先日アメリカ南部のサウスカロライナ州チャールストンの黒人教会で、三十一歳の白人男性ディラン・ローフが銃を乱射し九人を殺害する事件が発生した。
この事件に関する今日の毎日新聞の記事から、私の目を惹いたいくつかの点について考えてみる。
犯人は自身のものとみられるウェブサイトで人種差別を肯定し「やるしかない」と襲撃予告とも受け取れる声明文を残していた。声明文は「覚醒」のきっかけとして、フロリダ州で2012年2月に黒人少年がヒスパニック系白人の元自警団員に射殺された事件をあげた。13年7月の無罪評決を受け、人種差別だとする抗議デモが各地で発生したことについて「黒人による何百件もの白人殺害が無視されているのに、なぜこの事件が誇張されるのか」を訴えている。
私は毎日新聞だけしか購読していないからかも知れないが、今まで黒人による白人殺害事件の記事は、あまり見ていない。
犯人の訴えが正しいとすれば、日本のマスコミはこれまで黒人による白人殺害事件は無視してきたのだろうか疑問になる。
私の想像が正しく、犯人の訴えが正しくないならば、それを説明する記事がなければならないと思われる。このままでは、日本のマスコミは黒人寄りの報道をしてきたことを認めたことになるがどうなんだろう。
サウスカロライナ州では今度の事件を機に、南北戦争(1861年~65年)時代の「南部連合旗」の扱いをめぐる論争が再燃し、次期大統領選挙候補者も巻き込んだ議論に発展している。
きっかけは事件後、州議事堂の星条旗と州旗が犠牲者9人に弔意を示すため半旗にされた一方、連合旗はいつも通り掲揚されたことだった。同州は南北戦争で、奴隷制度の維持を求める南部連合に参加した歴史を持つ。人種差別に基づく増悪犯罪の疑いのある今回の犯人は、自分の車に連合旗のデザインをあしらったナンバープレートを設置していた。
米国メディアによると、全米黒人地位向上協会(NAACP)は「増悪の紋章」だとして連合旗の撤去を要請。一方、保守派団体は「150年前の(南北戦争を戦った)先人達の努力に敬意を表したものだ」として旗の撤去に反対している。
連合旗はもともと州議事堂の上に掲げられていたが、NAACPなどの反対運動を受け、2000年から議事堂近くに移され、星条旗と州旗が議事堂の上に掲げられた。ただ、連合旗の掲揚の仕方を変更する場合は州議会の承認が必要となった。

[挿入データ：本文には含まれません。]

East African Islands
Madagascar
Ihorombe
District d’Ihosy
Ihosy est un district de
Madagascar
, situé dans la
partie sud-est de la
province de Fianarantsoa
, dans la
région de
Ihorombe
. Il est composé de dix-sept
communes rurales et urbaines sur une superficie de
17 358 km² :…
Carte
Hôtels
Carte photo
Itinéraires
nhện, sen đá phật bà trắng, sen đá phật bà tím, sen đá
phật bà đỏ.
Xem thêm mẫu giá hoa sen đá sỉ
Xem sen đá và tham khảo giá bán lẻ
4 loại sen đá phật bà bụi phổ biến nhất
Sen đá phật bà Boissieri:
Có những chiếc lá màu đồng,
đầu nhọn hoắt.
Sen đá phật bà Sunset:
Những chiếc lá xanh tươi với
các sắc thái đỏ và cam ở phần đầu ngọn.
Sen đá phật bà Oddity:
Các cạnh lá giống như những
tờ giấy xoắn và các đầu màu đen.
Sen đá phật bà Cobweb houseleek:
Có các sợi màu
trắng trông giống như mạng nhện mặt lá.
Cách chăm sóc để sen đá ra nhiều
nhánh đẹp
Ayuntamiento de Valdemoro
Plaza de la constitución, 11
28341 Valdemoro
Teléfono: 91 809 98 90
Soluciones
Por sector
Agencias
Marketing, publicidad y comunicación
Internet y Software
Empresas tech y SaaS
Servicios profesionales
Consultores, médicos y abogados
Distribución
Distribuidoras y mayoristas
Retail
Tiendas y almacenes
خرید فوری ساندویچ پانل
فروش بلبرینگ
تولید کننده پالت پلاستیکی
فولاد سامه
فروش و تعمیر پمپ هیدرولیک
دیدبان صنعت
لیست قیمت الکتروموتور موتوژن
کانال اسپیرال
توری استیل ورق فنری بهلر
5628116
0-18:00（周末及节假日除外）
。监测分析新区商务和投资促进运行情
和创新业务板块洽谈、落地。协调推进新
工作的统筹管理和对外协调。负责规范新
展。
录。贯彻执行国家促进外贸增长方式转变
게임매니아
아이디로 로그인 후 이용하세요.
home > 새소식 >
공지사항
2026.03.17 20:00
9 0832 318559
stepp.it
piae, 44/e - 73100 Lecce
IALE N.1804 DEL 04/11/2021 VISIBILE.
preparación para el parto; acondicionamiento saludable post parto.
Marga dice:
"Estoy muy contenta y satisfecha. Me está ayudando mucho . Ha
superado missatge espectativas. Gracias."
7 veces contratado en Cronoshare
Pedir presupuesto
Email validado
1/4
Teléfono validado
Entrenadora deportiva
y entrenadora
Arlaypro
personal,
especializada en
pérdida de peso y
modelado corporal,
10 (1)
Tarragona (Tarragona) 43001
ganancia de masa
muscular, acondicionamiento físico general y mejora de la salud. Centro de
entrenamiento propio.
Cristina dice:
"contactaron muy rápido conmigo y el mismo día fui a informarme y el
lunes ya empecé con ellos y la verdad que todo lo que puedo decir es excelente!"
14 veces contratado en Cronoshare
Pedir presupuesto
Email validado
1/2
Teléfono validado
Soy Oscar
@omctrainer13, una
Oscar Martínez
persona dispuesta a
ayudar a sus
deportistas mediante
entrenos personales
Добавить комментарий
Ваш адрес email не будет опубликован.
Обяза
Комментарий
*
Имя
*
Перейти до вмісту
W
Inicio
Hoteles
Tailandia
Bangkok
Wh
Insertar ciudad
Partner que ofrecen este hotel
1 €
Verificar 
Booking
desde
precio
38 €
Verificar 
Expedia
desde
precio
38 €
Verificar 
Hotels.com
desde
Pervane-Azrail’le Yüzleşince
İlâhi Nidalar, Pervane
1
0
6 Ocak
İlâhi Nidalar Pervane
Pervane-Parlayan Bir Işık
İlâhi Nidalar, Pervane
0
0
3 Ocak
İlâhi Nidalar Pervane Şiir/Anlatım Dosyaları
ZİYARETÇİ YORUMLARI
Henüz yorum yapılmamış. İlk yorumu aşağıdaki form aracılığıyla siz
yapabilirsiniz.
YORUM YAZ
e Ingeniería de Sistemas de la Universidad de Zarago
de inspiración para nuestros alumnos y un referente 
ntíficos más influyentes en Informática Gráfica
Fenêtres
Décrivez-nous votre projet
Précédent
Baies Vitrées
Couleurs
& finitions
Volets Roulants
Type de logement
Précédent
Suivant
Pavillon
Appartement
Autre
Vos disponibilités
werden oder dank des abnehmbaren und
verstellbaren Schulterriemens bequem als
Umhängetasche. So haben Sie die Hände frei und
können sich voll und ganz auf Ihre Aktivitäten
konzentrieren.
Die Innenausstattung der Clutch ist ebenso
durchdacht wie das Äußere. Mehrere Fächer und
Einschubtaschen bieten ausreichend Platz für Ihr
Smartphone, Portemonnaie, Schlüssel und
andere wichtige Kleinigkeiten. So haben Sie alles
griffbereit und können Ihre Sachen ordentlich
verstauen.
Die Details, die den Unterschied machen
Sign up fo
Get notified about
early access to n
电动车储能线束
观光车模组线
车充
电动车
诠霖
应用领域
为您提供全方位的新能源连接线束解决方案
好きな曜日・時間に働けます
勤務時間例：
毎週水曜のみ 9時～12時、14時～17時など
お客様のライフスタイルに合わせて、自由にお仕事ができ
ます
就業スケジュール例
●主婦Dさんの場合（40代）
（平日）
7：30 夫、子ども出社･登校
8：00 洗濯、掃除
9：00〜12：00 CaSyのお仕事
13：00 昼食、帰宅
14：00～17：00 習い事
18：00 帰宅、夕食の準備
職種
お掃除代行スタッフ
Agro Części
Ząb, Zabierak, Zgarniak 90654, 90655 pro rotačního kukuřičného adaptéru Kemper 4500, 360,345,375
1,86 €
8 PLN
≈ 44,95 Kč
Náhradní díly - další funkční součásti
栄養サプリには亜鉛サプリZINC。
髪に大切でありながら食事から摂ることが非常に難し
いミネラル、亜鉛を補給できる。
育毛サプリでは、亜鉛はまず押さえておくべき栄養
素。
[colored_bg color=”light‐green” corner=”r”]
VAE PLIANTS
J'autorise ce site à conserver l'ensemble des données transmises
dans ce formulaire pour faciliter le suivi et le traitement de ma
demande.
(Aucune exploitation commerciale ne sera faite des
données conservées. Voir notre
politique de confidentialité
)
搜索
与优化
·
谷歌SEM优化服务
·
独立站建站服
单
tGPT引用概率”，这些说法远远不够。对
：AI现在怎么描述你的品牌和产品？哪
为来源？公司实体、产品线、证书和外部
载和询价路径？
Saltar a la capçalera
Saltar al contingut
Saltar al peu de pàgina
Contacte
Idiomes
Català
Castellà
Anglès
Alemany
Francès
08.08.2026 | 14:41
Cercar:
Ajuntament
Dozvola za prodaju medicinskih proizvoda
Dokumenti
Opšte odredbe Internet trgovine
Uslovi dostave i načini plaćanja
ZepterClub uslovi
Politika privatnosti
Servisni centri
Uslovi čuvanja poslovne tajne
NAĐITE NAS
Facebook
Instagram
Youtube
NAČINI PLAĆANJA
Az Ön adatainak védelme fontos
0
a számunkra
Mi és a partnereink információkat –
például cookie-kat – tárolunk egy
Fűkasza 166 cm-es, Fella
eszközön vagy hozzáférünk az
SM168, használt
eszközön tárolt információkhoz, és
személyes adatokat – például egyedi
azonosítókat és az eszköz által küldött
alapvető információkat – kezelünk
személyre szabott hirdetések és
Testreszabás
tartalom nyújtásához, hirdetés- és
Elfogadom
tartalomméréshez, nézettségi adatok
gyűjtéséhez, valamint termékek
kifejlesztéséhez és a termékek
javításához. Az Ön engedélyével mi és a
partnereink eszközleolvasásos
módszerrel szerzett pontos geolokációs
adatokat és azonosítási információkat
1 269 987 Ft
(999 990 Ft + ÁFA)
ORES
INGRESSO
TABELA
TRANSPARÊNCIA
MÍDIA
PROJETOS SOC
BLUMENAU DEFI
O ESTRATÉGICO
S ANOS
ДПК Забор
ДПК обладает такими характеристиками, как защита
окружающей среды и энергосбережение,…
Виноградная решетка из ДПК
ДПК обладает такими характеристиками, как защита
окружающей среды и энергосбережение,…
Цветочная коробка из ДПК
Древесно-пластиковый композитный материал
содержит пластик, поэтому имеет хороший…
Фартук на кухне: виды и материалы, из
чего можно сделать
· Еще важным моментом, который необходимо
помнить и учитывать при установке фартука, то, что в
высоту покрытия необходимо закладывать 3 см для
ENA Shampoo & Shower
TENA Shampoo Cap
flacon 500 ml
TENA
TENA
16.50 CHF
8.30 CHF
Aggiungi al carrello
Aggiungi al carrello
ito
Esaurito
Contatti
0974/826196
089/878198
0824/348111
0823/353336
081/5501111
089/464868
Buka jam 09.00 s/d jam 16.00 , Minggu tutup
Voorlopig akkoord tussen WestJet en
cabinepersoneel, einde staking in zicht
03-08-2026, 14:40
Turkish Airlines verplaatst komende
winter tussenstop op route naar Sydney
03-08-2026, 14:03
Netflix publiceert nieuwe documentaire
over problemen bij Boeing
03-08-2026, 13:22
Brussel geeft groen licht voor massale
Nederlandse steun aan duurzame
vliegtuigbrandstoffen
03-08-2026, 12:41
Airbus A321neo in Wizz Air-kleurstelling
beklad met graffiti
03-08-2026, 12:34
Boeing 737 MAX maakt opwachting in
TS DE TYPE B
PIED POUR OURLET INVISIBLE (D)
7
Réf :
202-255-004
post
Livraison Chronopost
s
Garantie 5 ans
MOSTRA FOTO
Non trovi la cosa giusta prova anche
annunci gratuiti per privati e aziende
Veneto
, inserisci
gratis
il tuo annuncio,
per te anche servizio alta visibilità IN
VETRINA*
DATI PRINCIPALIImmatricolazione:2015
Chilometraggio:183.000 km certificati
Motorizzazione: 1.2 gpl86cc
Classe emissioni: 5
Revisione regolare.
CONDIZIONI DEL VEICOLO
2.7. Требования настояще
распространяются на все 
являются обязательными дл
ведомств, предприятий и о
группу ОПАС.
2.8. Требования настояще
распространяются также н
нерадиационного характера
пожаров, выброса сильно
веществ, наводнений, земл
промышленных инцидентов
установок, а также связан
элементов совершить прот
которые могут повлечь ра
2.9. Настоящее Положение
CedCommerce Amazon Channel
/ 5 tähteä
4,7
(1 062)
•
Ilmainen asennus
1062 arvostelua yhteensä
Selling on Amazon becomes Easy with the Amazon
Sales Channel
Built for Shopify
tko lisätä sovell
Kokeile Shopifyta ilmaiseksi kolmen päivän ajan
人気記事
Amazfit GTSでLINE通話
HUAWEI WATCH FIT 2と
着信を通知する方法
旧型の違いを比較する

犯人を死刑にすべきだと公言しているヘイリー州知事(共和党)も、連合旗の撤去に関しては明言を避けている。
歴史認識を問われる問題だけに、16年大統領選挙の候補者達も発言には慎重だ。
アメリカの南北戦争といえば、奴隷制度廃止の賛否を問う戦いで、善玉の北に対して南は悪玉であったぐらいに思っていた私は、未だにこれほどの後遺症があるとは知らなかった。
明治維新から今年は147年で、ほぼ同じ年数を経過している。当時、薩摩・長州の官軍と関東・東北の佐幕各藩が銃火を交えたのだが、私の知る限りその恩讐の残滓(ざんし)はどこにも見られない。どうしてだろう。
事が終われば全て水に流して、受けた被害は千年経ても忘れないという「恨」の国・韓国は別としても、よろず淡泊な日本人が世界の例外のように思われる。グローバル化が急速に進む今日、異民族と共生していく上で、認識しておく必要があるようだ。
オバマ大統領は19日この事件に絡み、全米ライフル協会(NRA)が議会を掌握しているため、銃規制強化の法整備は望めないと改めて認めた(中略)
大統領はインタビューで「議会のNRAの支配力は極めて強い」と指摘。「今の議会で何らかの法的措置が取られるとは予見していない。国民が切迫した感覚を十分に抱くまで、確かな措置を講じることができるとは思えない」と述べた。
アメリカで銃乱射事件が発生する度に、銃保持の規制が問題となってきたが、未だに実現していない。銃砲刀剣類所持等取締法によって、厳しく取り締まられている日本人から見れば、アメリカ人はよく安心して眠れることだと思うが、各自が銃を保持しているから、私たちが心配するほど危険の中にいるとは感じていないのかも知れない。
かつてテレビの西部劇映画をずいぶん楽しんだものだが、あのような開拓の歴史の上に今日のアメリカがあるわけで、そのDNAを入れ替えるなど至難の業ということかも知れない。
最近日本も凶悪犯罪が増加して世相の悪化が嘆かれているが、世界各国から見れば、まだまだ一番安心して眠れる国なんだろう。
だが、アメリカのライフル協会のように議会を制圧するような勢力の台頭を許さないよう、日本国民は常日頃から目を光らせておかねばなるまい。